=== WHAT NEEDS TO BE DONE ===
Print the records exactly as written, and let no picture into the answer.

[Transcribed page contents]

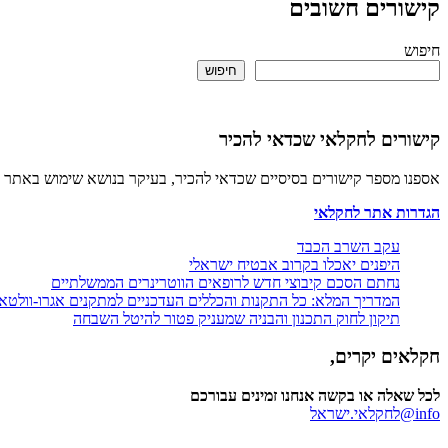
קישורים חשובים
חיפוש
חיפוש
קישורים לחקלאי שכדאי להכיר
אספנו מספר קישורים בסיסיים שכדאי להכיר, בעיקר בנושא שימוש באתר 
הגדרות אתר לחקלאי
עקב השרב הכבד
היפנים יאכלו בקרוב אבטיח ישראלי
נחתם הסכם קיבוצי חדש לרופאים הווטרינרים הממשלתיים
המדריך המלא: כל התקנות והכללים העדכניים למתקנים אגרו-וולטא
תיקון לחוק התכנון והבניה שמעניק פטור להיטל השבחה
חקלאים יקרים,
לכל שאלה או בקשה אנחנו זמינים עבורכם
info@לחקלאי.ישראל‎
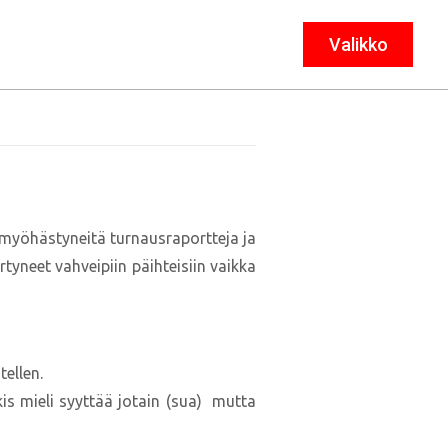
Valikko
Sulje
myöhästyneitä turnausraportteja ja
irtyneet vahveipiin päihteisiin vaikka
tellen.
ekis mieli syyttää jotain (sua) mutta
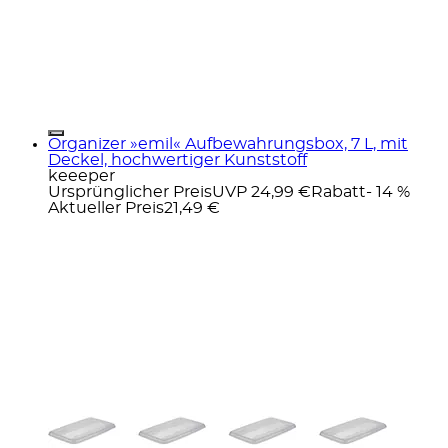
Organizer »emil« Aufbewahrungsbox, 7 L, mit
Deckel, hochwertiger Kunststoff
keeeper
Ursprünglicher Preis
UVP 24,99 €
Rabatt
- 14 %
Aktueller Preis
21,49 €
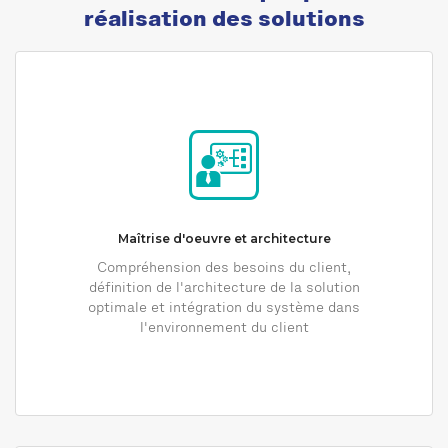
réalisation des solutions
Maîtrise d'oeuvre et architecture
Compréhension des besoins du client,
définition de l'architecture de la solution
optimale et intégration du système dans
l'environnement du client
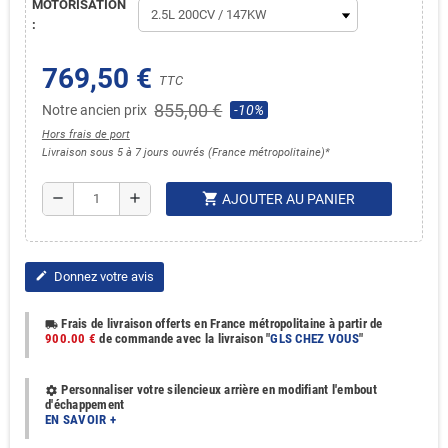
MOTORISATION
:
769,50 €
TTC
855,00 €
Notre ancien prix
-10%
Hors frais de port
Livraison sous 5 à 7 jours ouvrés (France métropolitaine)*
shopping_cart
remove
add
AJOUTER AU PANIER
Donnez votre avis
edit
Frais de livraison offerts en France métropolitaine à partir de
local_shipping
900.00 €
de commande avec la livraison "
GLS CHEZ VOUS
"
Personnaliser votre silencieux arrière en modifiant l'embout
settings
d'échappement
EN SAVOIR +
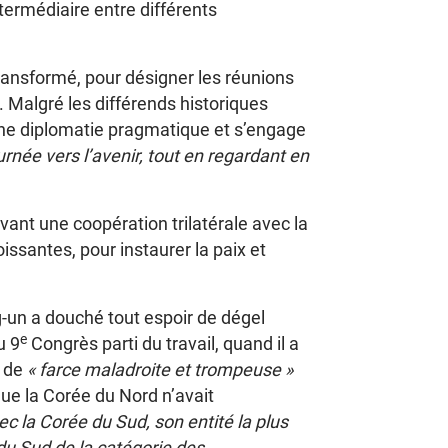
intermédiaire entre différents
 transformé, pour désigner les réunions
. Malgré les différends historiques
une diplomatie pragmatique et s’engage
rnée vers l’avenir, tout en regardant en
ant une coopération trilatérale avec la
issantes, pour instaurer la paix et
-un a douché tout espoir de dégel
e
u 9
Congrès parti du travail, quand il a
l de
« farce maladroite et trompeuse »
 que la Corée du Nord n’avait
 la Corée du Sud, son entité la plus
 du Sud de la catégorie des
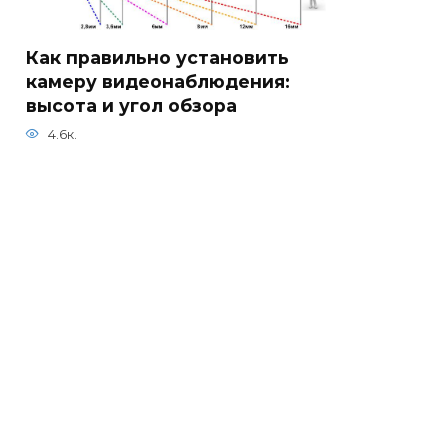
Как правильно установить
камеру видеонаблюдения:
высота и угол обзора
4.6к.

=== RESULT FOR THIS EXERCISE ===
קישורים חשובים
חיפוש
חיפוש
קישורים לחקלאי שכדאי להכיר
אספנו מספר קישורים בסיסיים שכדאי להכיר, בעיקר בנושא שימוש באתר 
הגדרות אתר לחקלאי
עקב השרב הכבד
היפנים יאכלו בקרוב אבטיח ישראלי
נחתם הסכם קיבוצי חדש לרופאים הווטרינרים הממשלתיים
המדריך המלא: כל התקנות והכללים העדכניים למתקנים אגרו-וולטא
תיקון לחוק התכנון והבניה שמעניק פטור להיטל השבחה
חקלאים יקרים,
לכל שאלה או בקשה אנחנו זמינים עבורכם
info@לחקלאי.ישראל‎
Valikko
Sulje
myöhästyneitä turnausraportteja ja
irtyneet vahveipiin päihteisiin vaikka
tellen.
ekis mieli syyttää jotain (sua) mutta
Organizer »emil« Aufbewahrungsbox, 7 L, mit
Deckel, hochwertiger Kunststoff
keeeper
Ursprünglicher Preis
UVP 24,99 €
Rabatt
- 14 %
Aktueller Preis
21,49 €
réalisation des solutions
Maîtrise d'oeuvre et architecture
Compréhension des besoins du client,
définition de l'architecture de la solution
optimale et intégration du système dans
l'environnement du client
MOTORISATION
:
769,50 €
TTC
855,00 €
Notre ancien prix
-10%
Hors frais de port
Livraison sous 5 à 7 jours ouvrés (France métropolitaine)*
shopping_cart
remove
add
AJOUTER AU PANIER
Donnez votre avis
edit
Frais de livraison offerts en France métropolitaine à partir de
local_shipping
900.00 €
de commande avec la livraison "
GLS CHEZ VOUS
"
Personnaliser votre silencieux arrière en modifiant l'embout
settings
d'échappement
EN SAVOIR +
intermédiaire entre différents
 transformé, pour désigner les réunions
. Malgré les différends historiques
une diplomatie pragmatique et s’engage
rnée vers l’avenir, tout en regardant en
ant une coopération trilatérale avec la
issantes, pour instaurer la paix et
-un a douché tout espoir de dégel
e
u 9
Congrès parti du travail, quand il a
l de
« farce maladroite et trompeuse »
 que la Corée du Nord n’avait
 la Corée du Sud, son entité la plus
 du Sud de la catégorie des
Как правильно установить
камеру видеонаблюдения:
высота и угол обзора
4.6к.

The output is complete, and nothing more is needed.